En Angleterre, les James Bond passent très fréquemment à la télévision, surtout pendant les vacances scolaires. Ils font partie de la maison, presque de la famille. Quand j’ai travaillé avec Björk et David McAlmont, avant la naissance de ce projet, j’ai pensé que ça serait génial que ces deux-là reprennent les thèmes de 007. Sur la compilation, j’ai à peu près tout fait sauf le chant : j’ai choisi les groupes, retravaillé les arrangements, produit. Certaines personnes se sont plus impliquées que d’autres. Quand j’avais affaire à des chanteurs uniquement, comme Natacha Atlas, Martin Fry, David McAlmont ou Iggy Pop, j’ai tout fait, ils se sont contentés d’arriver et de chanter. Pulp voulait être plus impliqué. Jarvis Cocker a joué de la guitare et de la basse. Sinon, j’ai donné aux participants des directions artistiques poussées, mais qui à mon avis leur correspondaient. Une fois enregistrés, je n’ai pas touché aux morceaux. Seul celui d’Iggy Pop a été retravaillé. La première fois qu’il l’a interprété, il a chanté d’une façon très forte, très dure et moi j’avais en tête un morceau triste, sous-exposé, tranquille. On a fini par refaire la chanson assis par terre dans la pénombre d’un studio. Je lui ai dit de chanter aussi tranquillement que possible, comme un soliloque. J’ai essayé de contacter Abba, de les faire revenir sur le devant de la scène pour faire L’Homme au pistolet d’or, mais ils n’ont pas voulu. J’avais demandé à Nick Cave mais il m’a répondu qu’il détestait James Bond. Björk était très enthousiaste à l’idée de reprendre On ne vit que deux fois. On a commencé à travailler à Paris, puis en Islande. Six mois plus tard, on a enregistré la voix en trois heures, c’était extraordinaire. Mais elle m’a appelé en me disant que finalement elle n’aimait pas son chant. On a dû enlever sa reprise du disque.

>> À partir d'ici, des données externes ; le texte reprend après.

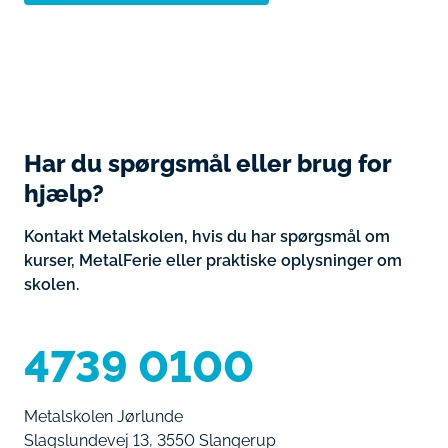
Har du spørgsmål eller brug for
hjælp?
​Kontakt Metalskolen, hvis du har spørgsmål om
kurser, MetalFerie eller praktiske oplysninger om
skolen.
4739 0100
Metalskolen Jørlunde
Slagslundevej 13, 3550 Slangerup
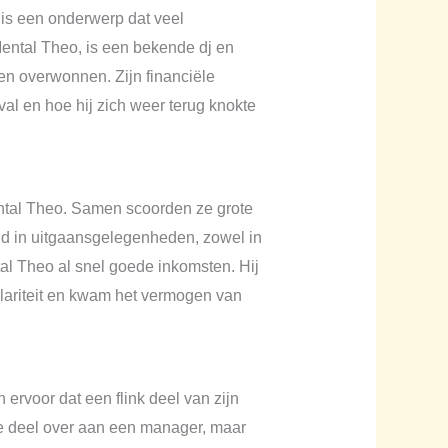
is een onderwerp dat veel
ental Theo, is een bekende dj en
gen overwonnen. Zijn financiële
 val en hoe hij zich weer terug knokte
ntal Theo. Samen scoorden ze grote
aid in uitgaansgelegenheden, zowel in
l Theo al snel goede inkomsten. Hij
ulariteit en kwam het vermogen van
rvoor dat een flink deel van zijn
jke deel over aan een manager, maar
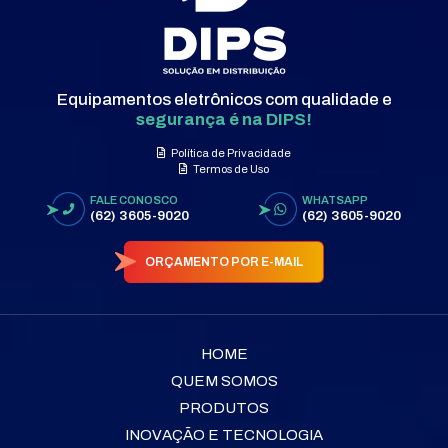
Equipamentos eletrônicos com qualidade e
segurança é na DIPS!
Política de Privacidade
Termos de Uso
FALE CONOSCO
WHATSAPP
(62) 3605-9020
(62) 3605-9020
ORÇAMENTO POR E-MAIL
HOME
QUEM SOMOS
PRODUTOS
INOVAÇÃO E TECNOLOGIA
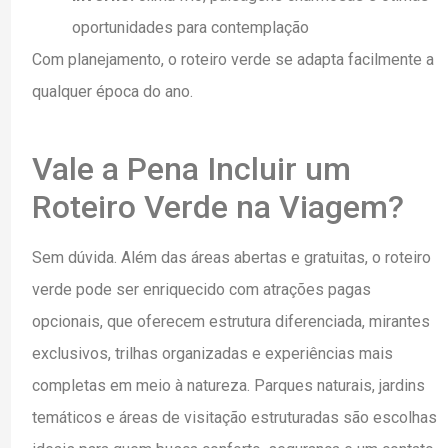
oportunidades para contemplação
Com planejamento, o roteiro verde se adapta facilmente a
qualquer época do ano.
Vale a Pena Incluir um
Roteiro Verde na Viagem?
Sem dúvida. Além das áreas abertas e gratuitas, o roteiro
verde pode ser enriquecido com atrações pagas
opcionais, que oferecem estrutura diferenciada, mirantes
exclusivos, trilhas organizadas e experiências mais
completas em meio à natureza. Parques naturais, jardins
temáticos e áreas de visitação estruturadas são escolhas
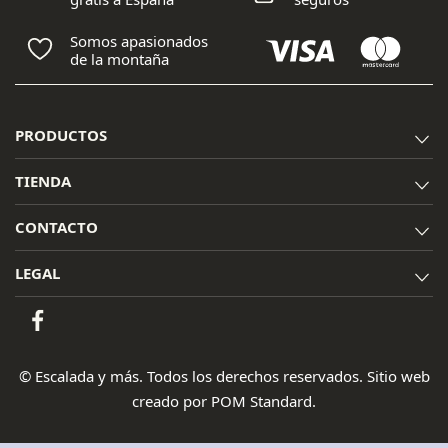
Somos apasionados
de la montaña
PRODUCTOS
TIENDA
CONTACTO
LEGAL
© Escalada y más. Todos los derechos reservados. Sitio web
creado por
POM Standard
.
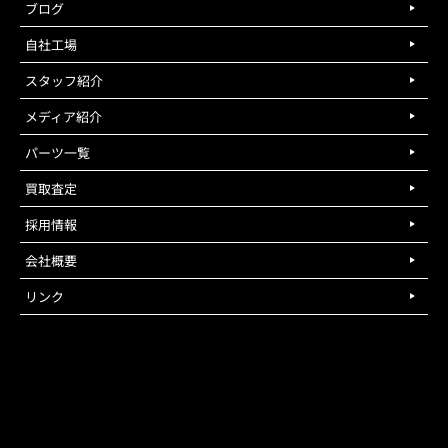
ブログ
自社工場
スタッフ紹介
メディア紹介
パーツ一覧
買取査定
採用情報
会社概要
リンク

Est-ce une récompense pour toi que de signer la musique du nouveau James Bond ?
John Barry a créé le son James Bond et, à mon avis, il est responsable à 50 % du succès des films. Je connais tout de lui, c’est un génie, un dieu, je l’idolâtre. Quand on m’a proposé la musique de Tomorrow never dies, je me suis demandé comment je pourrais lui succéder dignement. J’ai appelé John Barry et lui ai demandé ce qu’il en pensait. Il m’a dit que je devais bien évidemment accepter, m’a donné sa bénédiction en affirmant que j’étais son successeur naturel. J’ai alors décidé de le faire à la façon d’un fan de James Bond, sans essayer de redéfinir ce que Barry a fait. Pour Goldeneye, les producteurs ont travaillé avec Eric Serra et c’est ce qui s’est passé. Ce n’est pas la peine de trafiquer ce qui est au point. C’est comme si on changeait l’image du James Bond que l’on connaît en James Bond à moustache et longs cheveux : ça ne serait plus James Bond.
David Arnold Tomorrow never dies (Polydor).